■ **What the exercise asks**:
Retype all of the data word for word, without pictures.

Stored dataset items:
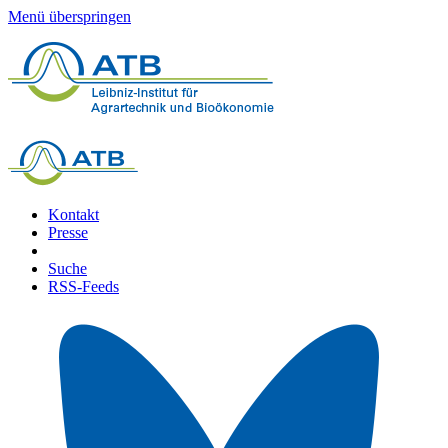
Menü überspringen
Kontakt
Presse
Suche
RSS-Feeds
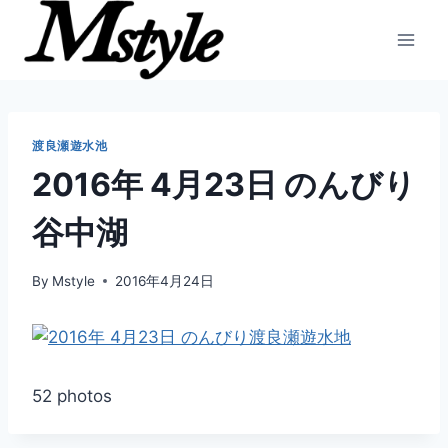
内
容
を
ス
キ
ッ
渡良瀬遊水池
プ
2016年 4月23日 のんびり
谷中湖
By
Mstyle
2016年4月24日
52 photos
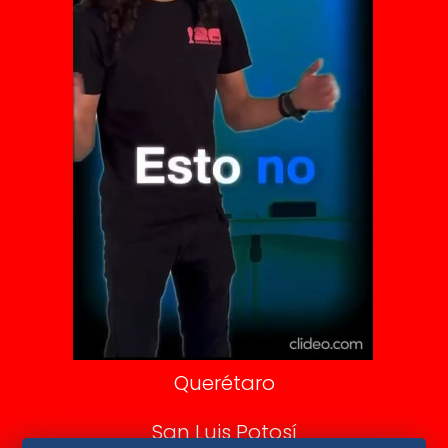
Vive USA
Clase
De 10 sports
DeDinero
Confabulario
Aviso Oportuno
Consultas
Querétaro
San Luis Potosí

■ **Task solution**:
Menü überspringen
Kontakt
Presse
Suche
RSS-Feeds
内
容
を
ス
キ
ッ
渡良瀬遊水池
プ
2016年 4月23日 のんびり
谷中湖
By
Mstyle
2016年4月24日
52 photos
Vive USA
Clase
De 10 sports
DeDinero
Confabulario
Aviso Oportuno
Consultas
Querétaro
San Luis Potosí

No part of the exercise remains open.